Others winnowed to arches she couldn’t fit through. Another stretched into sheer black, moving sideways. Denerfen flew ahead of her, returning with a low mewl that indicated it, too, was impassable.

Frustrated, she returned to the main passage and continued her exploration through each option. Day continued on, filled with intermittent wyvern sounds as she attempted, fruitlessly, to find her way through. Denerfen, more disheartened with each stop, drooped on her shoulder.

“If it were easy, Den,” she murmured, comforted by the sound of her own voice, “then anyone would do this.”

What felt like hours later, they found a passageway tall enough to walk upright. No dripping water escorted them or sloshed at her feet, like others. Denerfen sprawled across her shoulders, making a feeble, annoyed sound.

“I know,” she muttered. “This is a lost cause. We’ve been here for hours already.”

A very distant pinprick of light was her only connection to the outside. If they ventured much farther, the mountain would cover it. She’d have no orientation. Britt hesitated, heart in her throat. What was she doing here?

This was pointless.

General Helsing asked for answers about the wyvern presence in Kapurnick, but the wyverns couldn’t speak. Unless she planned to track down and meet with a wyvern Keeper—which she didn’t—then this had been a waste of time.

Denerfen’s feet kneaded into her shoulder, a sure sign he meant to jump. She put up a hand to stop him.

“No, Den. It’s not safe.”

He ignored her, leaping over her hand and fluttering away. Britt rooted to the spot for a moment, reassured only by a funnel of air that swept deeper into the tunnel. It would send her smell to him. He’d be able to guide by that. Besides, draguls could see in the dark.

She waited, growls and rumbles trembling in the air.

One minute.

Five.

“Den?” she called. Her voice sounded feeble.

He chirped.

Britt caught her breath. “Den?”

Another chirrup came from farther down the path. She shuffled toward it, abandoning the light. He wouldn’t have sounded this cheery, wouldn’t have called to her, if it wasn’t safe. Taking heart, as she trusted him.

His energetic cheeps led her further down the path. Fingers brushing dusty rock on her left, she kept it as an anchor and ventured slowly. The pinprick of sunlight vanished into black when she rounded a corner, but Denerfen continued his eager encouragement.

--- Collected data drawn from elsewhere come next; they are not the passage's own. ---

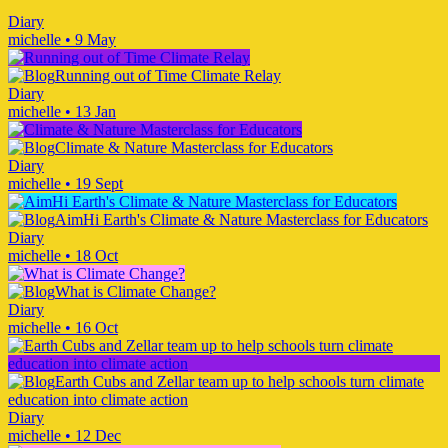
Diary
michelle
•
9 May
Running out of Time Climate Relay
Diary
michelle
•
13 Jan
Climate & Nature Masterclass for Educators
Diary
michelle
•
19 Sept
AimHi Earth's Climate & Nature Masterclass for Educators
Diary
michelle
•
18 Oct
What is Climate Change?
Diary
michelle
•
16 Oct
Earth Cubs and Zellar team up to help schools turn climate
education into climate action
Diary
michelle
•
12 Dec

For the most part, the path remained clear. Only occasional stones she accidentally kicked and pebbles under foot. Britt palpated her way around yet another bend to find a pinprick of light on the other side. She gasped.

“You did it?”

The illumination winked out as Denerfen flew in front of it. He collided with her chest. She caught him as he squawked, flailing.

“Den!” she whispered. “You found the way through!”

A wyvern bellow carried far louder with cave acoustics transmitting it through the passage. They sounded livid. Though it felt like the wyverns breathed down her neck, they must be far away.

Denerfen mewled at the back of his throat. A tinny sound, indicating apprehension. But his wings didn’t droop, and he didn’t draw his tail close, so she continued.

As they approached the distant light, it expanded.

Other noises joined the rumbly ruckus. Shouts.

Cries. The ground shook. Britt pressed her back to the sidewall and waited for the chaos to calm.

Denerfen coiled close to her neck and hissed.

No trickling rocks preceded a cave in. No giant shudder indicated the world was about to fall.

Outside, an indignant whip snapped like a reprimand. She shuddered at the memories the whip conjured. Utter silence followed.

Such terrible quiet.

Britt shoved away from the wall and crept forward until sunlight fell onto her toes. The tunnel to the outside narrowed to a circle as long as her arm.

Sunlight dazzled her as she peeked out. She’d been in these caves for most of the day.

She peered out on rock faces. Hearing nothing nearby, she crawled up and outside a step at a time.

Over the top of a stone that hid this hole from sight, she stared down on a giant arena.

An oval ground, formed by the steep mountains with skirts of loose rock, held many wyverns.

No.

All the wyverns. A quick count revealed fifteen, but overhangs made it likely that some hid inside. Pedr told her to expect nineteen. Males, he said. No females.